22

I get off the train in New York City. I haven’t seen Callie since October. I don’t like the look of it as I walk out on Seventh Avenue, but I’m glad the streets are numbered. It’s Nations’ Cup night at Madison Square Garden, her first time on the team. Thirty-seven days since she left me in the dark at Presqu’Ile.

The horse show is on top of the railway station, seven storeys up. Ticketholders only are allowed to get there in the lift. I didn’t even have a ticket for the train.

I go around the back of the building, sneak up the ramp with a horse being led up to the stables, as if I am one of the grooms, then I watch from the collecting ring, among the potted plants and filler. A swing band plays show tunes, women wearing gloves sit just near me. I spit on my fingers to fix my hair.

Callie has one fence down, no one’s yet gone clear. She rides from the arena, serious like a little girl, goes right by me as if I’m not there.
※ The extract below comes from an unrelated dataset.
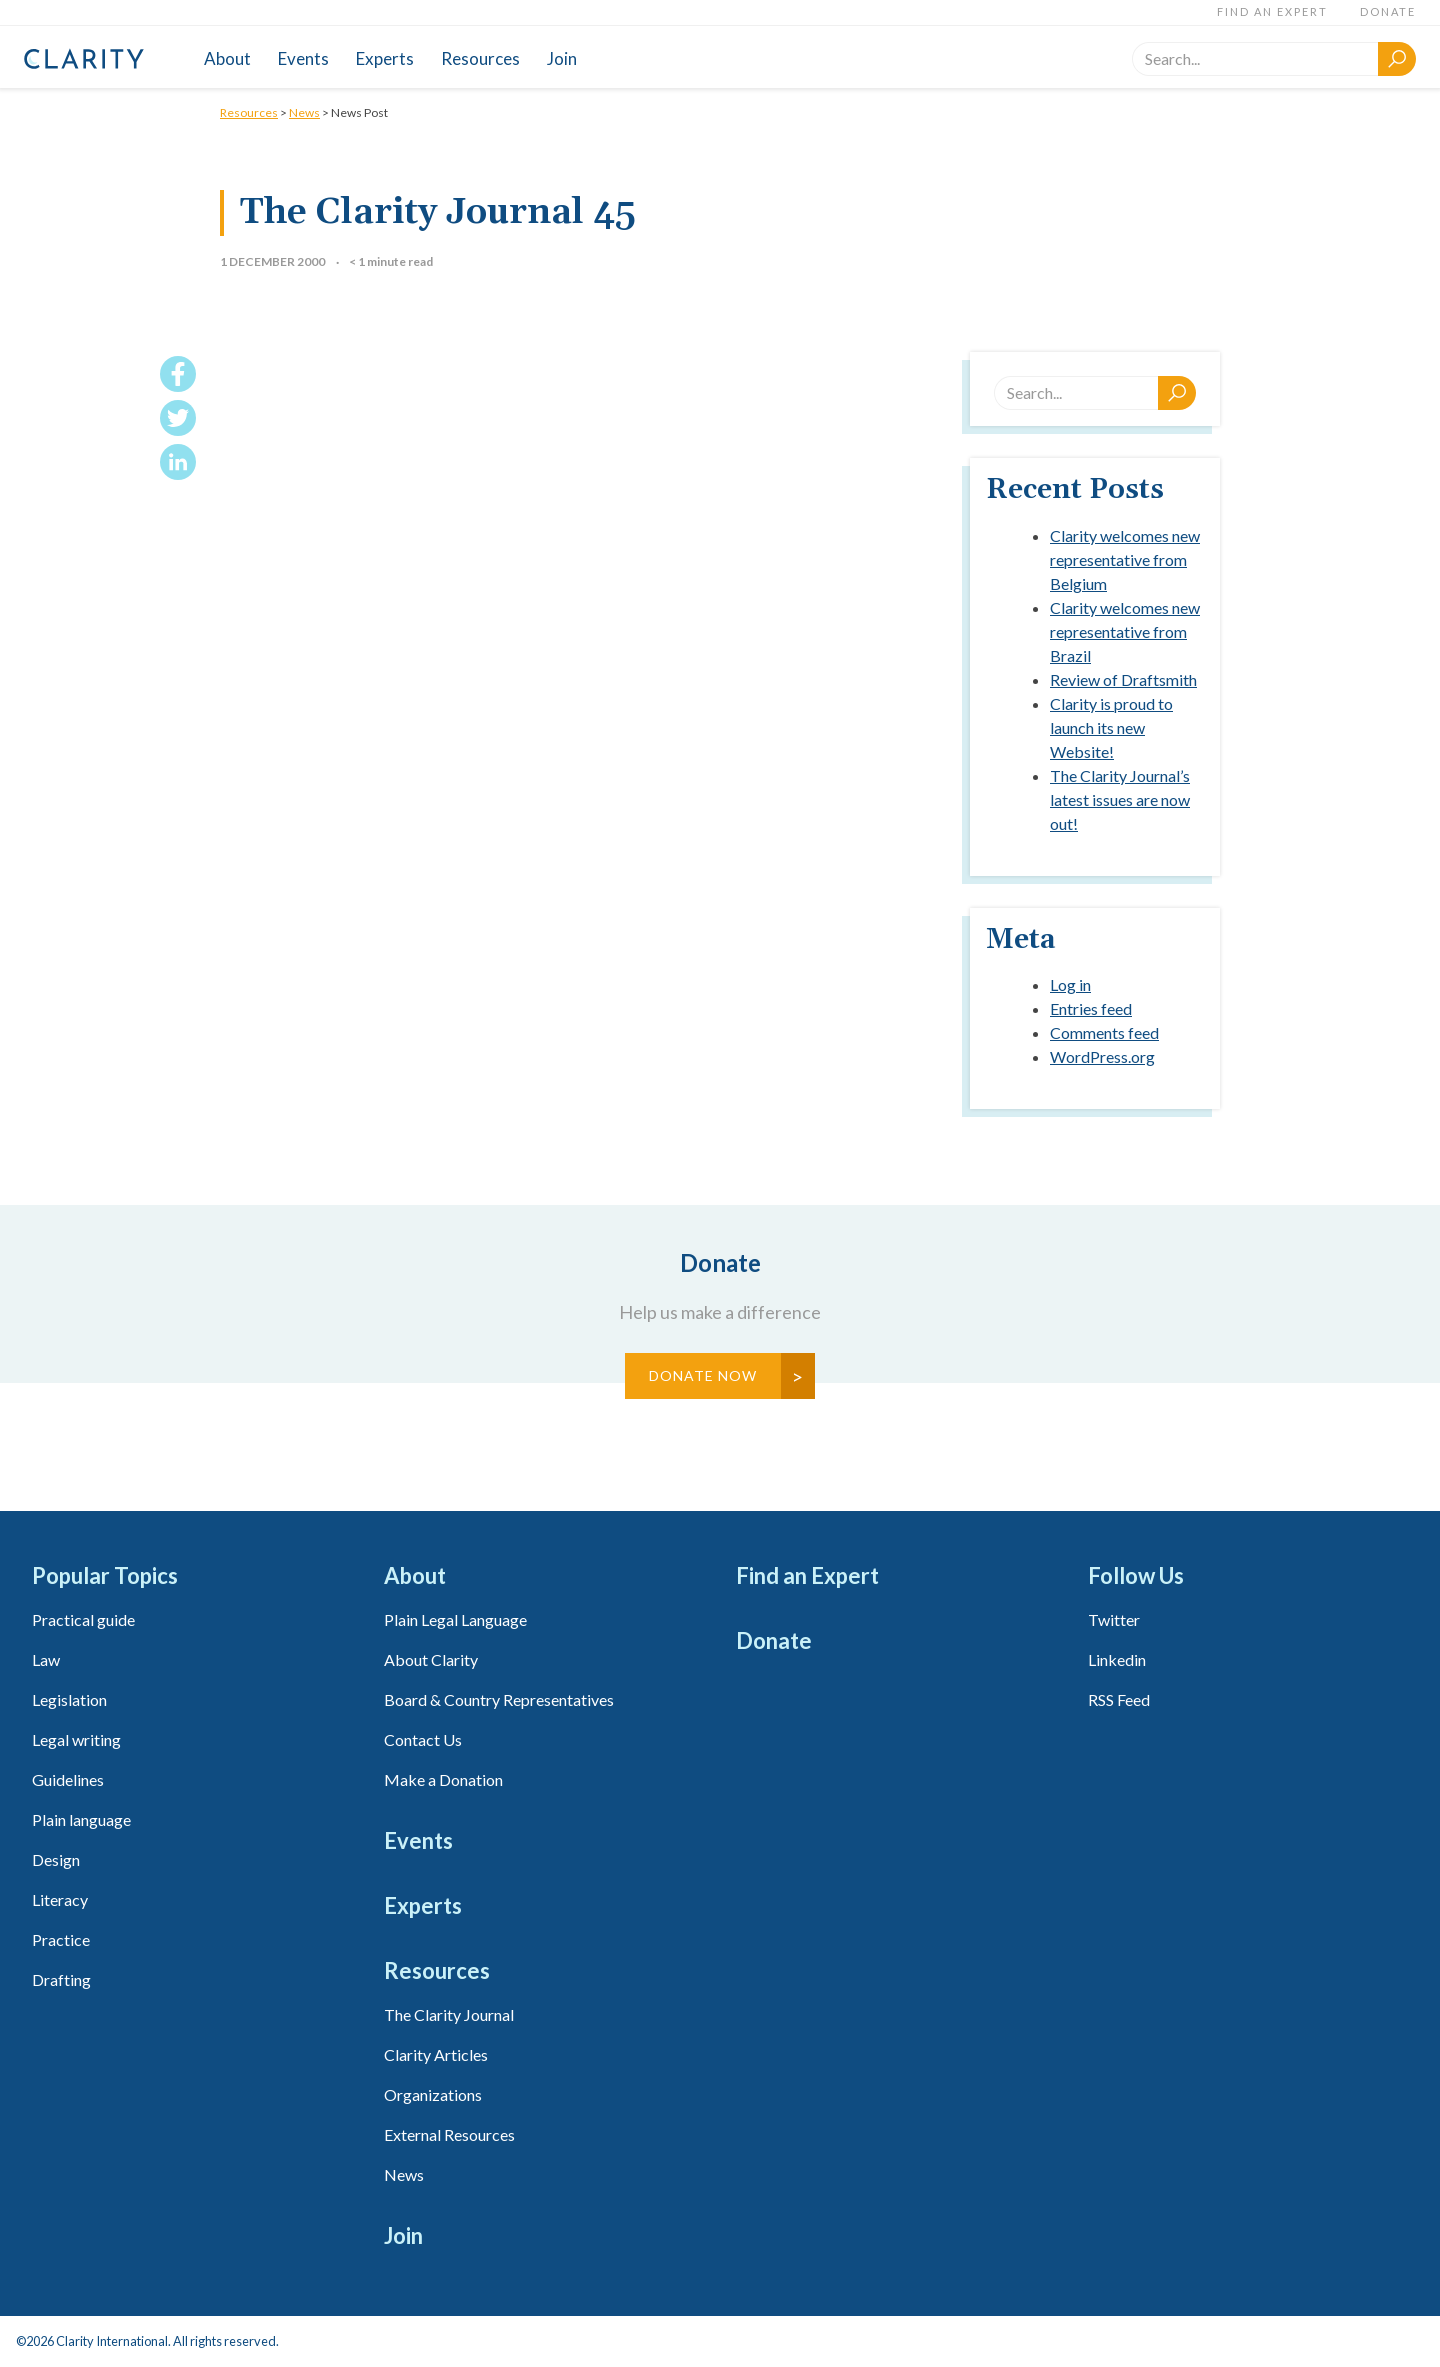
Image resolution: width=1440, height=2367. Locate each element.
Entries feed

I want to go to her but Buddy Black appears. I’ve seen his photo in the magazines. He hugs her hard, it’s more than congratulations. I stand there like a shrub.

I follow them back to the stable area: Callie, the horse, and her hangers-on. I wait nearby, standing in the aisle. Callie sits down on a bale of hay, Buddy Black pulls off her boots. She can’t ignore me, I’m right there.

“What are you doing here?” she asks, an unlikely shrillness in her voice.

“I came up on the train,” I say.

“This is Day,” she announces. “He’s Australian,” she says, like it’s an excuse.

“G’day Day,” says one of them, as though they were the first to ever have said it. Buddy Black looks at me.

“Can I talk with you?” I ask Callie.

She looks inconvenienced, leads me around the corner and into an empty stall.

“Are you with him now?”

She doesn’t answer, looks away.

“You’re supposed to be with me.”

“I’m not supposed to be with anyone,” she says.

“Why did you run away?” I hold her shoulders. I want to shake her, but I just hold them. She reaches her hand and rubs behind her neck. Drops of rain start banging on the roof.

“I was leaving anyway,” she says.

“But we’re best friends.”

“You wanted me to do things,” she says.

“And you light fires,” I say. It’s the first time she looks at me. “And you’re with Buddy now.”

“Fuck Buddy Black,” she says.

I pull her to me, try to kiss her face, but she turns and frees her mouth, calls out to the others as if she’s needing help. I hear them coming, the famous Buddy Black. He comes in and puts his arm around her.

“Everything okay, Callie?” he asks. He’s so American.

“Her name’s Calliope,” I say. He looks at me oddly.

The others stand there, waiting for me to leave. They think that I’m a danger.

At first I walk and then I’m running, through the stables and down the ramps and into the street, into the hot dirty rain; I look back in case Callie is coming. But she’s not, he must be holding on to her.

I close the doors behind me on the train back to Baltimore, sit down in the corner. I watch myself in the window, like I’ve done on trains before, my wet face reflected in the glass.